Given a finite type α and a function f : α → ℝ≥0 with sum 1, we get a pmf.

Equations

pmf.of_fintype f h = pmf.of_finset f finset.univ h _

@[simp]

theorem pmf.of_fintype_apply {α : Type u_1} [fintype α] {f : α → ℝ≥0} (h : ∑ (a : α), f a = 1) (a : α) :

⇑(pmf.of_fintype f h) a = f a

@[simp]

theorem pmf.support_of_fintype {α : Type u_1} [fintype α] {f : α → ℝ≥0} (h : ∑ (a : α), f a = 1) :

(pmf.of_fintype f h).support = function.support f

theorem pmf.mem_support_of_fintype_iff {α : Type u_1} [fintype α] {f : α → ℝ≥0} (h : ∑ (a : α), f a = 1) (a : α) :

a ∈ (pmf.of_fintype f h).support ↔ f a ≠ 0

@[simp]

theorem pmf.to_outer_measure_of_fintype_apply {α : Type u_1} [fintype α] {f : α → ℝ≥0} (h : ∑ (a : α), f a = 1) (s : set α) :

⇑((pmf.of_fintype f h).to_outer_measure) s = ↑∑' (x : α), s.indicator f x

@[simp]

theorem pmf.to_measure_of_fintype_apply {α : Type u_1} [fintype α] {f : α → ℝ≥0} (h : ∑ (a : α), f a = 1) (s : set α) [measurable_space α] (hs : measurable_set s) :

⇑((pmf.of_fintype f h).to_measure) s = ↑∑' (x : α), s.indicator f x

noncomputable def pmf.of_multiset {α : Type u_1} (s : multiset α) (hs : s ≠ 0) :

pmf α

Given a non-empty multiset s we construct the pmf which sends a to the fraction of elements in s that are a.

Equations

pmf.of_multiset s hs = ⟨λ (a : α), ↑(multiset.count a s) / ↑(⇑multiset.card s), _⟩

@[simp]

theorem pmf.of_multiset_apply {α : Type u_1} {s : multiset α} (hs : s ≠ 0) (a : α) :

⇑(pmf.of_multiset s hs) a = ↑(multiset.count a s) / ↑(⇑multiset.card s)

@[simp]

theorem pmf.support_of_multiset {α : Type u_1} {s : multiset α} (hs : s ≠ 0) :

(pmf.of_multiset s hs).support = ↑(s.to_finset)

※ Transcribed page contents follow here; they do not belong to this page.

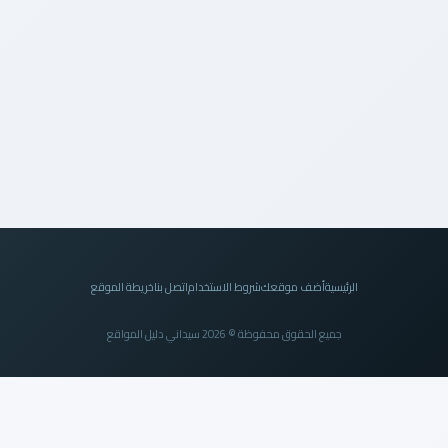
الرئيسية
أضف موقعك
شروط الاستخدام
اتصل بنا
خريطة الموقع
جميع الحقوق محفوظة © 2026 سيداني دليل المواقع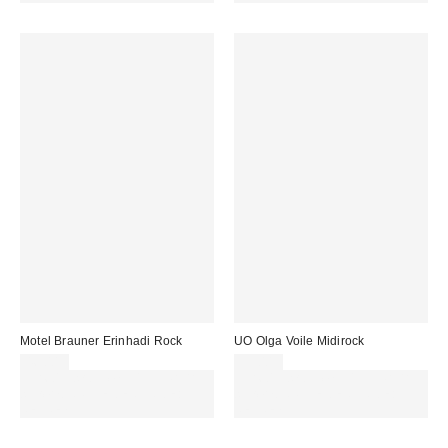
Motel Brauner Erinhadi Rock
UO Olga Voile Midirock
46,00 €
59,00 €
Für 60 € shoppen & 15 € RABATT
Für 60 € shoppen & 15 € RABATT
sichern. NUTZE DEN CODE:
sichern. NUTZE DEN CODE:
REFRESH
REFRESH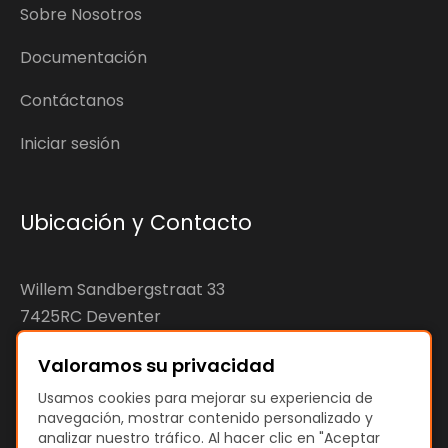
Sobre Nosotros
Documentación
Contáctanos
Iniciar sesión
Ubicación y Contacto
Willem Sandbergstraat 33
7425RC Deventer
The Netherlands
Valoramos su privacidad
KvK: 92890598
Usamos cookies para mejorar su experiencia de
navegación, mostrar contenido personalizado y
VAT: NL866207144B01
analizar nuestro tráfico. Al hacer clic en "Aceptar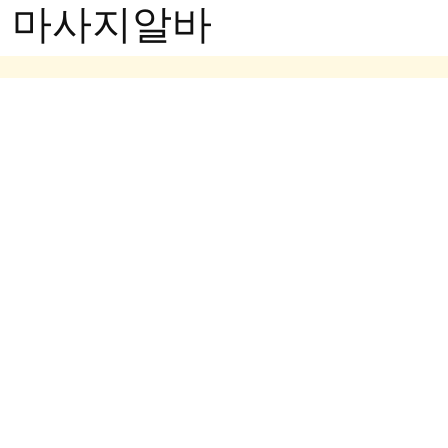
- 마사지알바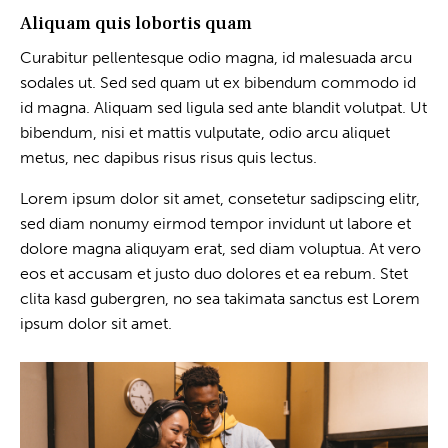
Aliquam quis lobortis quam
Curabitur pellentesque odio magna, id malesuada arcu
sodales ut. Sed sed quam ut ex bibendum commodo id
id magna. Aliquam sed ligula sed ante blandit volutpat. Ut
bibendum, nisi et mattis vulputate, odio arcu aliquet
metus, nec dapibus risus risus quis lectus.
Lorem ipsum dolor sit amet, consetetur sadipscing elitr,
sed diam nonumy eirmod tempor invidunt ut labore et
dolore magna aliquyam erat, sed diam voluptua. At vero
eos et accusam et justo duo dolores et ea rebum. Stet
clita kasd gubergren, no sea takimata sanctus est Lorem
ipsum dolor sit amet.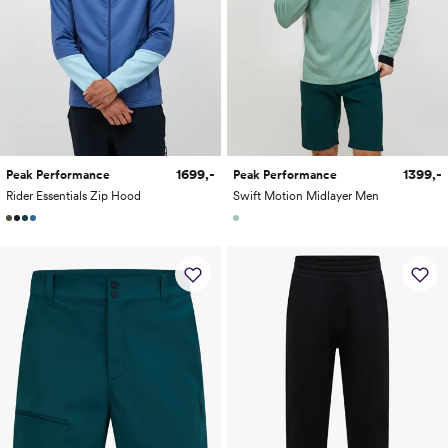
1699,-
1399,-
Peak Performance
Peak Performance
Rider Essentials Zip Hood
Swift Motion Midlayer Men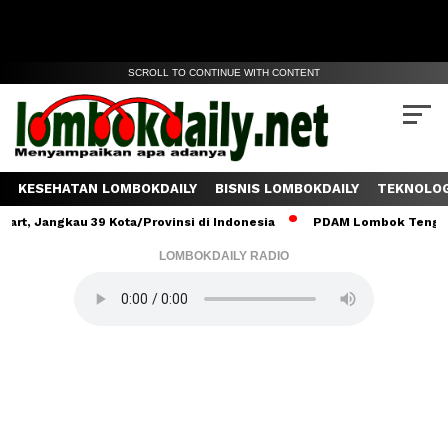
SCROLL TO CONTINUE WITH CONTENT
KESEHATAN LOMBOKDAILY
BISNIS LOMBOKDAILY
TEKNOLOG
gkau 39 Kota/Provinsi di Indonesia
PDAM Lombok Tengah Salurkan
LOMBOKDAILY RADIO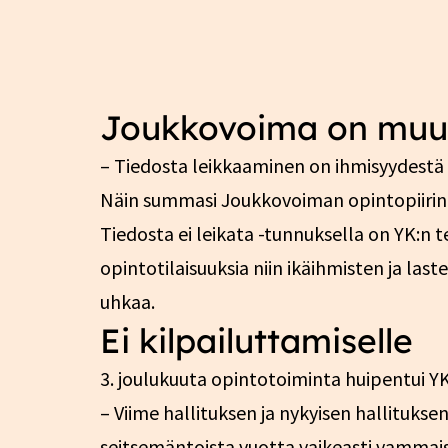
Joukkovoima on muut
– Tiedosta leikkaaminen on ihmisyydestä le
Näin summasi Joukkovoiman opintopiirin
Tiedosta ei leikata -tunnuksella on YK:n 
opintotilaisuuksia niin ikäihmisten ja laste
uhkaa.
Ei kilpailuttamiselle
3. joulukuuta opintotoiminta huipentui Y
– Viime hallituksen ja nykyisen hallituks
seitsemäntoista vuotta vaikeasti vammai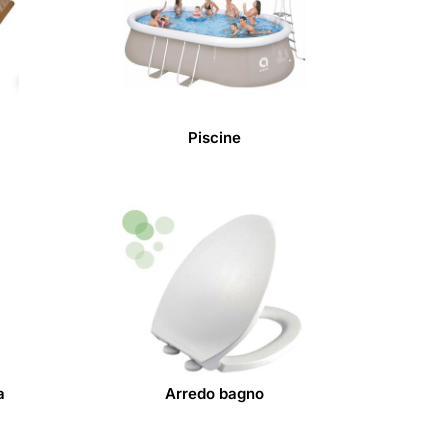
Piscine
a
Arredo bagno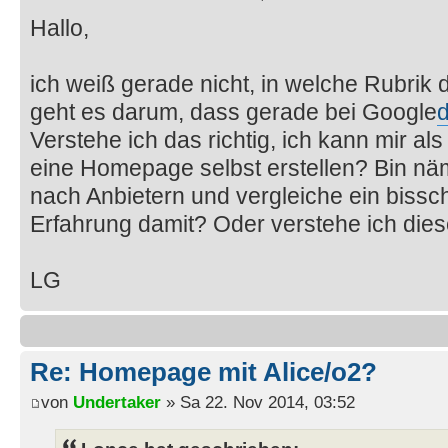
Hallo,
ich weiß gerade nicht, in welche Rubri
geht es darum, dass gerade bei Google
Verstehe ich das richtig, ich kann mir a
eine Homepage selbst erstellen? Bin nä
nach Anbietern und vergleiche ein biss
Erfahrung damit? Oder verstehe ich diese
LG
Re: Homepage mit Alice/o2?
von
Undertaker
» Sa 22. Nov 2014, 03:52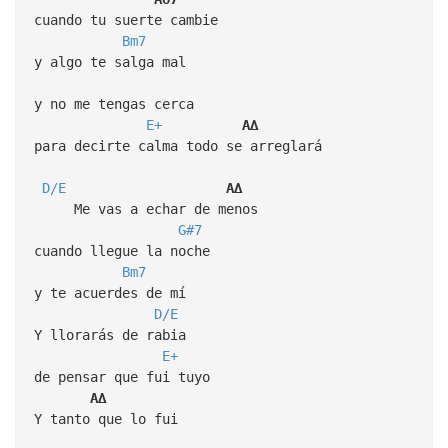
cuando tu suerte cambie
Bm7
y algo te salga mal
y no me tengas cerca
E+
A∆
para decirte calma todo se arreglará
D/E
A∆
Me vas a echar de menos
G#7
cuando llegue la noche
Bm7
y te acuerdes de mí
D/E
Y llorarás de rabia
E+
de pensar que fui tuyo
A∆
Y tanto que lo fui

theorem pmf.mem_support_of_multiset_iff {α : Type u_1} {s : multiset α} (hs : s ≠ 0) (a : α) :

a ∈ (pmf.of_multiset s hs).support ↔ a ∈ s.to_finset

theorem pmf.of_multiset_apply_of_not_mem {α : Type u_1} {s : multiset α} (hs : s ≠ 0) {a : α} (ha : a ∉ s) :

⇑(pmf.of_multiset s hs) a = 0

@[simp]

theorem pmf.to_outer_measure_of_multiset_apply {α : Type u_1} {s : multiset α} (hs : s ≠ 0) (t : set α) :

⇑((pmf.of_multiset s hs).to_outer_measure) t = (∑' (x : α), ↑(multiset.count x (multiset.filter (λ (_x : α), _x ∈ t) s))) / ↑(⇑multiset.card s)

@[simp]

theorem pmf.to_measure_of_multiset_apply {α : Type u_1} {s : multiset α} (hs : s ≠ 0) (t : set α) [measurable_space α] (ht : measurable_set t) :

⇑((pmf.of_multiset s hs).to_measure) t = (∑' (x : α), ↑(multiset.count x (multiset.filter (λ (_x : α), _x ∈ t) s))) / ↑(⇑multiset.card s)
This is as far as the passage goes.